Since Roe v. Wade was overturned, many news outlets have used language that our mothers had more rights than we now do, that states enacting abortion restrictions are setting back the clock. But the world Roe built was one that let social services and society take the easy way out. It was one that made it too easy to make a decision many of our mothers wish they could change.

“People who come to us say, ‘I probably would’ve made a different decision had abortion been illegal,’” Harper says. “We hear that a lot.”

Whether pro-choice or pro-life, most people would agree that many mothers choose abortion just because it feels like the only option. It’s not a choice they want to make, and for so many, it leaves them with deep scars for years to come.

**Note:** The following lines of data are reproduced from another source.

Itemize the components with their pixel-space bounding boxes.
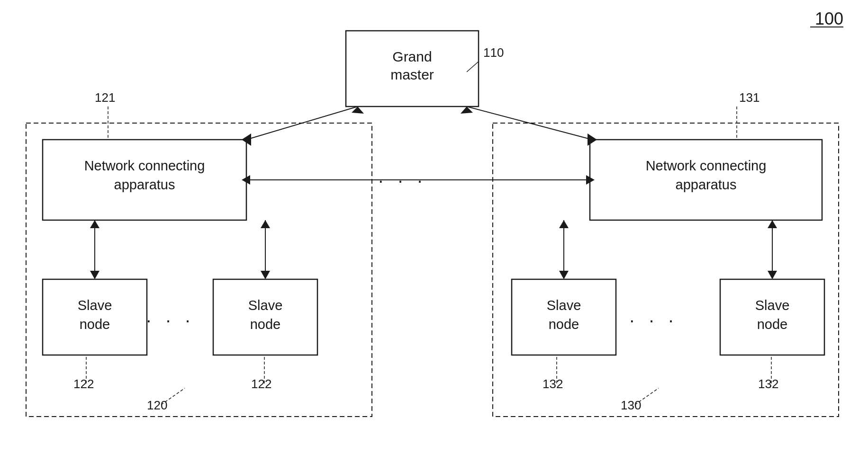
left-slave-1-label-1: Slave [78, 298, 112, 313]
ref-131: 131 [739, 90, 760, 105]
ref-122-left-2: 122 [251, 377, 271, 391]
arrow-rn-rs2-bot [768, 271, 777, 279]
right-slave-2-label-2: node [757, 317, 788, 332]
grandmaster-label-1: Grand [392, 49, 432, 64]
ref-110: 110 [483, 45, 504, 60]
grandmaster-label-2: master [390, 67, 434, 82]
left-network-label-2: apparatus [114, 177, 175, 192]
ref-120: 120 [147, 398, 167, 412]
svg-line-5 [467, 107, 592, 140]
diagram-container: 100 Grand master 110 Network connecting … [0, 0, 868, 453]
left-slave-dots: · · · [146, 311, 195, 330]
arrow-ln-ls2-top [261, 220, 270, 228]
right-network-label-1: Network connecting [646, 158, 767, 173]
right-slave-2-label-1: Slave [755, 298, 790, 313]
ref-121: 121 [95, 90, 115, 105]
ref-132-right-2: 132 [758, 377, 778, 391]
ref-132-right-1: 132 [542, 377, 563, 391]
arrow-rn-rs2-top [768, 220, 777, 228]
diagram-title: 100 [815, 9, 843, 28]
ref-130: 130 [621, 398, 641, 412]
arrow-rn-rs1-bot [559, 271, 569, 279]
ref-122-left-1: 122 [73, 377, 94, 391]
right-slave-1-label-1: Slave [547, 298, 581, 313]
arrow-ln-ls1-top [90, 220, 99, 228]
arrow-rn-rs1-top [559, 220, 569, 228]
left-slave-2-label-1: Slave [248, 298, 283, 313]
left-slave-2-label-2: node [250, 317, 281, 332]
arrow-ln-ls1-bot [90, 271, 99, 279]
arrow-ln-ls2-bot [261, 271, 270, 279]
right-slave-dots: · · · [630, 311, 678, 330]
right-slave-1-label-2: node [549, 317, 579, 332]
left-slave-1-label-2: node [80, 317, 110, 332]
middle-dots: · · · [379, 171, 427, 191]
left-network-label-1: Network connecting [84, 158, 205, 173]
right-network-label-2: apparatus [676, 177, 737, 192]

“As scars heal, the inflammation will slowly fade, but we retain the mark for the rest of our lives,” my mother tells me. “Not of shame, but of regret for the unfixable, unchangeable decision made out of fear.”

Casting aside real women’s concerns, glibly telling them to “shout their abortions,” is one of the most anti-woman things we can do. At the very least, we must offer women alternatives to abortion. Not doing so means we callously cast aside all of the women now desperately searching for help.